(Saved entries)
^^^^
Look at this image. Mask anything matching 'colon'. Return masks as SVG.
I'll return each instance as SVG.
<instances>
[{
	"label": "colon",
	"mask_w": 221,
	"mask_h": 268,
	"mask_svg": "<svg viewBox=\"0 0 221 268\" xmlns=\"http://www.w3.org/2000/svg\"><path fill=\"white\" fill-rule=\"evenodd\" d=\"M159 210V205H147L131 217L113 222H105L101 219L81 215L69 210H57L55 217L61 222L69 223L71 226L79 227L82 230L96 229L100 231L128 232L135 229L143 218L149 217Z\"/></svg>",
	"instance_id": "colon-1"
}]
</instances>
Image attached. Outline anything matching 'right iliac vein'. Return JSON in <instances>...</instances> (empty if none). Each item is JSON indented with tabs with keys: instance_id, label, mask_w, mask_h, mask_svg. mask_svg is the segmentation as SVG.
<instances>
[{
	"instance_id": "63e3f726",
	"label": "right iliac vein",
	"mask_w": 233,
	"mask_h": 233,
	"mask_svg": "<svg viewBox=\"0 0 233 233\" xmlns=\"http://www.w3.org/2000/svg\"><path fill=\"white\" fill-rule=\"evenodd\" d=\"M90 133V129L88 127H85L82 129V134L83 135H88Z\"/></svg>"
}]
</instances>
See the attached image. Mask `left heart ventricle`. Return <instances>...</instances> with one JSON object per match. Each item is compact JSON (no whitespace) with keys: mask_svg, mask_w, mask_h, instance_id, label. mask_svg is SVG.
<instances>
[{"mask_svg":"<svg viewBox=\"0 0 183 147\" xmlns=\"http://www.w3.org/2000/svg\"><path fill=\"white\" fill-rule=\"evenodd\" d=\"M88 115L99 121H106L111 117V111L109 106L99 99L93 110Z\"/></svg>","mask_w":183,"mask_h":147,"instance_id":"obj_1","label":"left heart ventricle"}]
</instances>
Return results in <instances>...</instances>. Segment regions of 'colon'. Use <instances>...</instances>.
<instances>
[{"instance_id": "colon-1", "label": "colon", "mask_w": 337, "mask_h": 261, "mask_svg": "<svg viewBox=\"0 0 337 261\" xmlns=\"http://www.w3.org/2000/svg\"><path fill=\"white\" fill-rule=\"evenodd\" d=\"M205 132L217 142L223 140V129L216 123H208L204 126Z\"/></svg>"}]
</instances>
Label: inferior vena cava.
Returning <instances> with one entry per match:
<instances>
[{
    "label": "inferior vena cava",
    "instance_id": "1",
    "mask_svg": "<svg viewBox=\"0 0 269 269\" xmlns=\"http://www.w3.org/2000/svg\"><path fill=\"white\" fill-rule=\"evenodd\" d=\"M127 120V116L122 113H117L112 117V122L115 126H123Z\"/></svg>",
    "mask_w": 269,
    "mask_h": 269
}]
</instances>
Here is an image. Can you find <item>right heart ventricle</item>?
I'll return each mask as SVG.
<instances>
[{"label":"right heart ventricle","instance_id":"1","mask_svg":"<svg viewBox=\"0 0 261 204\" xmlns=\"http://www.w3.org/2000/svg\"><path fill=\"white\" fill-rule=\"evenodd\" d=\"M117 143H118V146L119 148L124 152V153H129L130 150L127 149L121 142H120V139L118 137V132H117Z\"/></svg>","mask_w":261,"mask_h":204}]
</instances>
^^^^
WHAT YOU ARE ASKED TO DO
Output the records above precisely.

TASK SOLUTION
Look at this image. Mask anything matching 'colon'. Return masks as SVG.
I'll return each instance as SVG.
<instances>
[{
	"label": "colon",
	"mask_w": 221,
	"mask_h": 268,
	"mask_svg": "<svg viewBox=\"0 0 221 268\" xmlns=\"http://www.w3.org/2000/svg\"><path fill=\"white\" fill-rule=\"evenodd\" d=\"M159 210V205H147L131 217L113 222H105L101 219L81 215L69 210H57L55 217L61 222L69 223L71 226L79 227L82 230L96 229L100 231L128 232L135 229L143 218L149 217Z\"/></svg>",
	"instance_id": "colon-1"
}]
</instances>
Image attached. Outline anything matching 'right iliac vein'. Return JSON in <instances>...</instances> (empty if none). Each item is JSON indented with tabs with keys: instance_id, label, mask_w, mask_h, mask_svg. mask_svg is the segmentation as SVG.
<instances>
[{
	"instance_id": "63e3f726",
	"label": "right iliac vein",
	"mask_w": 233,
	"mask_h": 233,
	"mask_svg": "<svg viewBox=\"0 0 233 233\" xmlns=\"http://www.w3.org/2000/svg\"><path fill=\"white\" fill-rule=\"evenodd\" d=\"M90 133V129L88 127H85L82 129V134L83 135H88Z\"/></svg>"
}]
</instances>
See the attached image. Mask `left heart ventricle`. Return <instances>...</instances> with one JSON object per match. Each item is compact JSON (no whitespace) with keys: mask_svg, mask_w, mask_h, instance_id, label. mask_svg is SVG.
<instances>
[{"mask_svg":"<svg viewBox=\"0 0 183 147\" xmlns=\"http://www.w3.org/2000/svg\"><path fill=\"white\" fill-rule=\"evenodd\" d=\"M88 115L99 121H106L111 117V111L109 106L99 99L93 110Z\"/></svg>","mask_w":183,"mask_h":147,"instance_id":"obj_1","label":"left heart ventricle"}]
</instances>
Return results in <instances>...</instances>. Segment regions of 'colon'. Use <instances>...</instances>.
<instances>
[{"instance_id": "colon-1", "label": "colon", "mask_w": 337, "mask_h": 261, "mask_svg": "<svg viewBox=\"0 0 337 261\" xmlns=\"http://www.w3.org/2000/svg\"><path fill=\"white\" fill-rule=\"evenodd\" d=\"M205 132L217 142L223 140V129L216 123H208L204 126Z\"/></svg>"}]
</instances>
Label: inferior vena cava.
Returning <instances> with one entry per match:
<instances>
[{
    "label": "inferior vena cava",
    "instance_id": "1",
    "mask_svg": "<svg viewBox=\"0 0 269 269\" xmlns=\"http://www.w3.org/2000/svg\"><path fill=\"white\" fill-rule=\"evenodd\" d=\"M127 120V116L122 113H117L112 117V122L115 126H123Z\"/></svg>",
    "mask_w": 269,
    "mask_h": 269
}]
</instances>
Here is an image. Can you find <item>right heart ventricle</item>?
I'll return each mask as SVG.
<instances>
[{"label":"right heart ventricle","instance_id":"1","mask_svg":"<svg viewBox=\"0 0 261 204\" xmlns=\"http://www.w3.org/2000/svg\"><path fill=\"white\" fill-rule=\"evenodd\" d=\"M117 143H118V146L119 148L124 152V153H129L130 150L127 149L121 142H120V139L118 137V132H117Z\"/></svg>","mask_w":261,"mask_h":204}]
</instances>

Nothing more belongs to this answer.